[
Lists Home |
Date Index |
Thread Index
]
- From: Daniel Barclay <Daniel.Barclay@digitalfocus.com>
- To: xml-dev@lists.xml.org
- Date: Fri, 01 Dec 2000 17:19:03 -0500
I've been wondering something about the design of XML.
Why are unencoded greater-than (">") characters allowed in attribute
values?
I would have thought that greater-than characters inside a tag
(that is, excluding the one terminating the tag) would have been
disallowed, to make it easy for a scanner to identify the ends
of tags without having to parse attributes and their quotation
characters.
XML does require that less-than characters in attribute values be
encoded.
It seems that the purpose of this requirement was to make it easy to
identify the beginnings of tags by simply finding less-than characters,
without having to keep track of whether they appear in attribute-value
quotes and therefore don't actually signal tags. (Yes, I'm ignoring
comments and CDATA sections.)
Is that reasoning correct?
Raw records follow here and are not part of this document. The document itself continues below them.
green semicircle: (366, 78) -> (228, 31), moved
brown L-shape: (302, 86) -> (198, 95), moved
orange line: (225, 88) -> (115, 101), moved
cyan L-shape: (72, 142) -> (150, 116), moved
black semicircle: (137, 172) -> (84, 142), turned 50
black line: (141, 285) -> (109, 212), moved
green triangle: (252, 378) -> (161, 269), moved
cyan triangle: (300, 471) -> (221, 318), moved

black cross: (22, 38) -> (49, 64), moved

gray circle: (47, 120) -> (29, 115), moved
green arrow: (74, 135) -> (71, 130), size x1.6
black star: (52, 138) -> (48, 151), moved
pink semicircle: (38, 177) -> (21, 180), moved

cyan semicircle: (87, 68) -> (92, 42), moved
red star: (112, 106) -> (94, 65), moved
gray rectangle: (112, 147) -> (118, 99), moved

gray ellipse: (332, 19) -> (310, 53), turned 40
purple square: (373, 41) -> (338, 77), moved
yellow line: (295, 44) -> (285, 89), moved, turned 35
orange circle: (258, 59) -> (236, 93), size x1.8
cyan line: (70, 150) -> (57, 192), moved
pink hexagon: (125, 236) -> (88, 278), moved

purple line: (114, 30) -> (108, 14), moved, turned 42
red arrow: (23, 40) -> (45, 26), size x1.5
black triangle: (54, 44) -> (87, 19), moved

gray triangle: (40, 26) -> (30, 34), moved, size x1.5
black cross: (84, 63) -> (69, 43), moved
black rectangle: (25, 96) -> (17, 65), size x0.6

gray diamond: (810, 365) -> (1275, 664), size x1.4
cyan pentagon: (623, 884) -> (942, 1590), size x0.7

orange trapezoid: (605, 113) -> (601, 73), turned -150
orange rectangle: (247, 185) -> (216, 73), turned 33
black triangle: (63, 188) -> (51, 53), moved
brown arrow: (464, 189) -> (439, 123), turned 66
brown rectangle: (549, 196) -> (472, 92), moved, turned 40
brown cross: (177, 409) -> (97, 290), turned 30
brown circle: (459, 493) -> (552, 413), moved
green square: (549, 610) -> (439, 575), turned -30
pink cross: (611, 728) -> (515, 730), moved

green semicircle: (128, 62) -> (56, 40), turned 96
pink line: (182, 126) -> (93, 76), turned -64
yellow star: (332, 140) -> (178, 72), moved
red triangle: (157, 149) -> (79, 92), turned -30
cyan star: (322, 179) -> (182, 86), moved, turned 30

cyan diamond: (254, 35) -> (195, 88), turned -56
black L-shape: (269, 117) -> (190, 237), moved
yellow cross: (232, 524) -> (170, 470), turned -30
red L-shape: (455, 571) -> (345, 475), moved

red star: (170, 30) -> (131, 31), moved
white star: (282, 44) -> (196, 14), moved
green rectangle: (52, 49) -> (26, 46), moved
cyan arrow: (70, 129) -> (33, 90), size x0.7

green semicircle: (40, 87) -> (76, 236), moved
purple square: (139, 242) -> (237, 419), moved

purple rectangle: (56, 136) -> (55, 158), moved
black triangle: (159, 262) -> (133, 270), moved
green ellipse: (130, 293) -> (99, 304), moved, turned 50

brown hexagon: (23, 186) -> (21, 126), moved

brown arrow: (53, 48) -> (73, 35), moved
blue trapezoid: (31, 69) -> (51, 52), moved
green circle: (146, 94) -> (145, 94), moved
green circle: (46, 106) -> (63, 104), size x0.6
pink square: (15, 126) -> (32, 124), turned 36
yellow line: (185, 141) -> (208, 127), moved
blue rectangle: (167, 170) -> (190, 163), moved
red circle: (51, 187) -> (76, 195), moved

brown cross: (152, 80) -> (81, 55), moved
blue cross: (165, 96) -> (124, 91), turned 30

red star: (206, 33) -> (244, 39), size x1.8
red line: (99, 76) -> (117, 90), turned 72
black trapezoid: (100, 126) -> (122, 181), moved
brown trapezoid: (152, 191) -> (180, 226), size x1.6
If so, why wouldn't greater-than characters
be treated similarly, to similarly simplify finding the ends of tags?
(Yes, I know a full parser has to parse everything, but some applications
(e.g., syntax highlighting) might just want to identify the beginnings
and ends of tags.)
Curiously,
Daniel
--
Daniel Barclay
Digital Focus
Daniel.Barclay@digitalfocus.com
|